Heard's lawyers say they have presented a mountain of evidence that Heard was abused. But they say that even if the jury were somehow to believe that she was never abused even a single time, she should still prevail in the lawsuit.
That's because libel law spells out several factors that must be considered. First, the alleged defamatory statements have to be about the plaintiff. Heard's lawyers said the article is not about Depp at all. He's not mentioned, and they say the focus is on Heard's experience about the aftermath of speaking out. Those statements remain objectively true even if she wasn't in fact abused, her lawyers contend.
Depp's lawyers, though, say the two passages are clear references to Depp, given the publicity that surrounded their 2016 divorce proceedings.
In addition, because Depp is a public figure, Heard can only be found guilty of libel if the jury decides that Heard acted with “actual malice,” which requires clear and convincing evidence that she either knew what she was writing was false or that she acted with reckless disregard for the truth.
Heard lawyer J. Benjamin Rottenborn said during Friday's closing arguments that Heard carefully reviewed drafts of the article — the first draft was written not by her, but by the American Civil Liberties Union — with her lawyers to make sure that what was written passed legal muster. Rottenborn said that fact alone is sufficient proof that she didn't act with actual malice.
As for the abuse itself, Depp's lawyers tried to suggest to the jury that if they think Heard is lying or embellishing any of her abuse claims, that she can't be trusted and that all of her abuse claims must be dismissed as untrustworthy.
“You either believe all of it, or none of it,” Vasquez said. “Either she is a victim of ugly, horrible abuse, or she is a woman who is willing to say absolutely anything.”

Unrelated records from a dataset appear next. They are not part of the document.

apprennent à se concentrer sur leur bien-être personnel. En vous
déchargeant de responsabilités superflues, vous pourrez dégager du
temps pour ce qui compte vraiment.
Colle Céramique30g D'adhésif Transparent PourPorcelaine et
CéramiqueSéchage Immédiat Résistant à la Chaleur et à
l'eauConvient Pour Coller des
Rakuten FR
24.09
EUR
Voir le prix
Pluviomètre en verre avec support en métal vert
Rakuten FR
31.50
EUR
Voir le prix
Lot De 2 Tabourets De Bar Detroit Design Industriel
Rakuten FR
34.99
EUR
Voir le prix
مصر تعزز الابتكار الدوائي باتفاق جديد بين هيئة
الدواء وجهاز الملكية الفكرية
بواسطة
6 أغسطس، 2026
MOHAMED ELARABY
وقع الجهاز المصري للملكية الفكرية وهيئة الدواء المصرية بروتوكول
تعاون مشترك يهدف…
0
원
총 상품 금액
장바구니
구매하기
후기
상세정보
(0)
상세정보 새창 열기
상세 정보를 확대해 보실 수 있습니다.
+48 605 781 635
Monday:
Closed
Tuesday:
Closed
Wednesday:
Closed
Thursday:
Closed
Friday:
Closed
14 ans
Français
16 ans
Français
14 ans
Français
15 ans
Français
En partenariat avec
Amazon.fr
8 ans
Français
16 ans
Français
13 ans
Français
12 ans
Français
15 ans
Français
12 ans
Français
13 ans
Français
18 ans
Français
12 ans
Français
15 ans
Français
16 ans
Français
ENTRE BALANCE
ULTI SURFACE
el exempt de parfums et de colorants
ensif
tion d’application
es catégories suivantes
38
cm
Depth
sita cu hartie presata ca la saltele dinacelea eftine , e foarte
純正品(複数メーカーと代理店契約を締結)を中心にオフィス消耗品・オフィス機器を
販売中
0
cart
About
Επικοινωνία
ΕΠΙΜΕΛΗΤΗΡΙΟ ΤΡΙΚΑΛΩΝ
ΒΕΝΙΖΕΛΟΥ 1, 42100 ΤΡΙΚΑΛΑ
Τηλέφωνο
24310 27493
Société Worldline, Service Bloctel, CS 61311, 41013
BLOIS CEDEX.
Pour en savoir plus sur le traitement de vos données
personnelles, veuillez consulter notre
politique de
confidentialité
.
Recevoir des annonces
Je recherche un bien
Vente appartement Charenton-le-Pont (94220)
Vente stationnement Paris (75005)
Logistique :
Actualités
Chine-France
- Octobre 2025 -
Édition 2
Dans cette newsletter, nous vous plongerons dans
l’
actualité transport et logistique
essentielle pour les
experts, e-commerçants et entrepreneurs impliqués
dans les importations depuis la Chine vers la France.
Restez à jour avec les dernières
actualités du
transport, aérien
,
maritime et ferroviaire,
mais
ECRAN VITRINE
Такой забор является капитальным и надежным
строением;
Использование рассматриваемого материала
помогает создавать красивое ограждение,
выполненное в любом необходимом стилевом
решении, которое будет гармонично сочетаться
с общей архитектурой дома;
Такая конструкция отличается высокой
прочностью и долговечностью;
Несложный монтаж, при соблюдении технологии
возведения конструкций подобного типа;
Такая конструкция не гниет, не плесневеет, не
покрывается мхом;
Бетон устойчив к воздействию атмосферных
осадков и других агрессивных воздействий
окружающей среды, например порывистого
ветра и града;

In Heard’s closing, Rottenborn said the nitpicking over Heard’s evidence of abuse ignores the fact there’s overwhelming evidence on her behalf and sends a dangerous message to domestic-violence victims.
“If you didn’t take pictures, it didn’t happen,” Rottenborn said. “If you did take pictures, they’re fake. If you didn’t tell your friends, they’re lying. If you did tell your friends, they’re part of the hoax.”
And he rejected Vasquez’s suggestion that if the jury thinks Heard might be embellishing on a single act of abuse that they have to disregard everything she says. He said Depp’s libel claim must fail if Heard suffered even a single incident of abuse.
“They’re trying to trick you into thinking Amber has to be perfect to win,” Rottenborn said.